EXERCISE INSTRUCTIONS.
Only one stretch of the listing below is wanted. Give it again exactly, from the line with "て写真映えもする、個人的にかな..." through the line with "戦」のチラシを貰ったので覗い...".

SOURCE DATA.
• • • • • • •

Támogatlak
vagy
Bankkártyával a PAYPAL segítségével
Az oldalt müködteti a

• • • • • • •

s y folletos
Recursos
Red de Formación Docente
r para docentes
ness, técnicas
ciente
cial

• • • • • • •

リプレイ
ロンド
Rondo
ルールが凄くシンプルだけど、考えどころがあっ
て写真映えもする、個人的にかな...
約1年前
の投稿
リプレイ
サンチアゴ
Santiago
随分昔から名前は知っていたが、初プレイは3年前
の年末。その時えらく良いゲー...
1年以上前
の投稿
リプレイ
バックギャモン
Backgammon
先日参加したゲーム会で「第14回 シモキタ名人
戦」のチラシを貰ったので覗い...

• • • • • • •

SOLVED PROBLEM.
て写真映えもする、個人的にかな...
約1年前
の投稿
リプレイ
サンチアゴ
Santiago
随分昔から名前は知っていたが、初プレイは3年前
の年末。その時えらく良いゲー...
1年以上前
の投稿
リプレイ
バックギャモン
Backgammon
先日参加したゲーム会で「第14回 シモキタ名人
戦」のチラシを貰ったので覗い...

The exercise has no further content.